Si le gouvernement n’a pas prévu de reconnaissance faciale dans son projet de loi sur les JO de 2024, des amendements de parlementaires tentent de l’ajouter.

Officiellement, il n’est pas prévu d’inclure de la reconnaissance faciale à des fins de sécurité lors des Jeux Olympiques à Paris en 2024. Le gouvernement s’y est engagé et le projet de loi ne contient pas de disposition de la sorte (il est prévu une analyse comportementale de la foule via des algorithmes pour déceler des situations atypiques, néanmoins). Mais cette piste pourrait très bien revenir par la fenêtre.

Le risque d’un amendement

C’est la crainte exprimée par Marie-Laure Denis, la présidente de la Commission nationale de l’informatique et des libertés (Cnil). Elle a profité de son passage sur France Info le 24 janvier pour appeler les parlementaires à suivre la voie tracée par l’exécutif, en s’abstenant de déposer des amendements instaurant la reconnaissance faciale en France, même pour les JO.

« Les membres du collège de la Cnil appellent les parlementaires à ne pas introduire de la reconnaissance faciale, c’est-à-dire de l’identification des personnes à la volée dans l’espace public.

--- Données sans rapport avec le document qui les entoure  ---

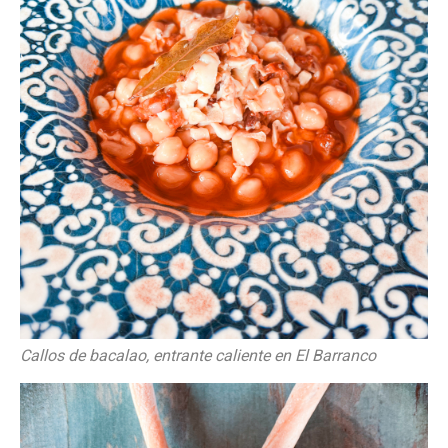
Callos de bacalao, entrante caliente en El Barranco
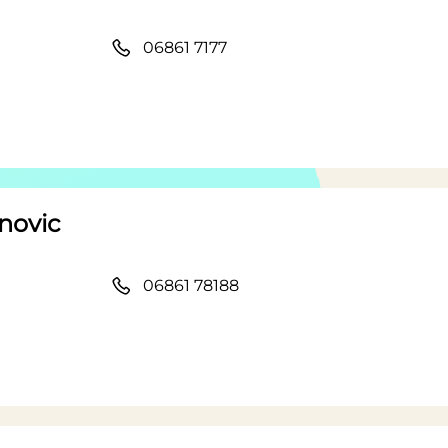
06861 7177
anovic
06861 78188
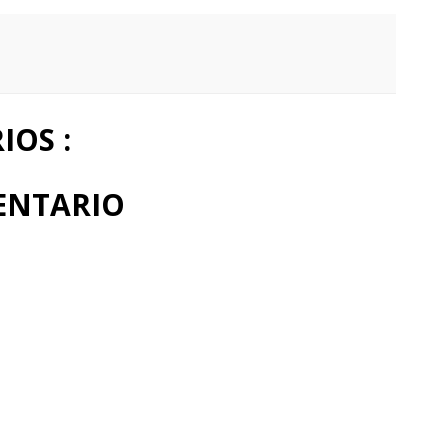
OS :
ENTARIO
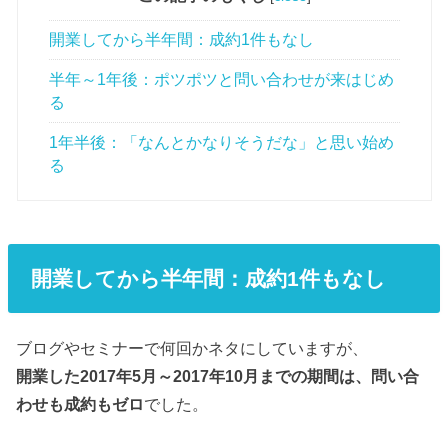
開業してから半年間：成約1件もなし
半年～1年後：ポツポツと問い合わせが来はじめ
る
1年半後：「なんとかなりそうだな」と思い始め
る
開業してから半年間：成約1件もなし
ブログやセミナーで何回かネタにしていますが、
開業した2017年5月～2017年10月までの期間は、問い合
わせも成約もゼロ
でした。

L’espace public est un lieu où s’exercent de nombreuses libertés publiques, liberté de manifestation, de culte et autres », a déclaré Marie-Laure Denis.

Les caméras de sécurité sont des objets connectés vulnérables. // Source : Unsplash
La reconnaissance faciale profiterait du réseau de caméras de vidéosurveillance. // Source : Unsplash

L’autorité de protection des données personnelles a des raisons de se méfier de ce qui peut se passer à l’Assemblée nationale et du Sénat. Rien n’empêche un élu de tenter de glisser un amendement au projet du loi du gouvernement, que ce soit en commission ou en séance plénière, pour demander l’instauration d’un tel dispositif en France. Et d’ailleurs, ça s’est déjà produit.

En commission des lois du Sénat, la sénatrice Jacqueline Eustache-Brinio, membre des Républicains, a cosigné un amendement soutenu par d’autres membres de sa formation politique pour mettre en œuvre des traitements de données biométriques « pour les besoins des contrôles d’accès aux lieux d’accueil du public et aux moyens de transports. »

La disposition a toutefois été écartée au cours des débats, mais rien ne dit que des élus ne reviendront pas à la charge. Un autre amendement « peut revenir », a ainsi prévenu la présidente de la Cnil. Et d’ailleurs, « il y en a un autre qui a été redéposé dans le cadre de la séance publique ». Et même si le Sénat n’introduit pas ladite mesure, il reste l’Assemblée nationale.